My eldest brother is a racist bigot who believes Trump is doing a splendid job and thinks it's funny to call people gay for having hobbies (in front of his very effeminate 10 year old son...!)

curious79 · 23/04/2025 12:33

I think it depends on how nice and admirable they are. Do they ahve a quality that's worth looking up to? and as far as you know, are they nice to the younger sibling in question?

My sister was a horror to me. I have plenty of friends who were bullied mercilessly by their siblings to the complete ignorance of the parents

With our kids. DD15 looks up to DS22, who is kind, and not to older DD17 who is just nasty to her

MinkyWales · 23/04/2025 12:48

No.

My oldest brother is nice enough, but a bit odd. The other brother is a racist, Trump-loving, manipulative, bullying arse. And my late mum’s favourite because he tells a lot of jokes, usually at someone else’s expense, and modelled on the style of Jim Davidson.

I’ve had to support both of them financially over the years. Only one of them appreciates it, though.

slamdunk66 · 23/04/2025 12:50

I’ve an older sibling and 4 younger ones. I don’t ’look up ‘ to him no. We have a great relationship, but if if I’d followed in his footsteps it wouldn’t taken me 5 years to finish my undergrad.

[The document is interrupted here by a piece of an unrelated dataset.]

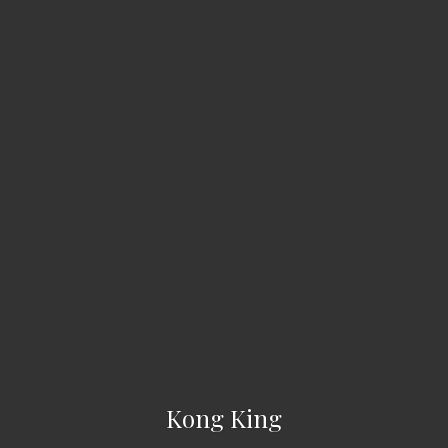
Kong King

Ineedcoffee2021 · 23/04/2025 12:52

and if your youngest is an artsy muso who floats from job to job cos they prefer more time for things like art, music
what if they not academically inclined? just happy to pass HS and get a stock standard job?

not even touching on the pressure it puts on your eldest

Namechangedforspooky · 23/04/2025 12:54

I was the oldest and treated like this. Basically the younger ones are put under a load of pressure but what they didn’t see was that I was put under a lot of pressure to set a good example as well and my parents were much stricter with me.

I really try not to compare my DC for this reason. It just causes stress and resentment

Meadowfinch · 23/04/2025 12:58

No, I don't think that's fair. Being a teen is hard enough without being expected to be a role model to a tween. If it happens then great, but it shouldn't be an expectation.

As adults, no definitely not. That would be weird. We are all equals with different strengths and weaknesses.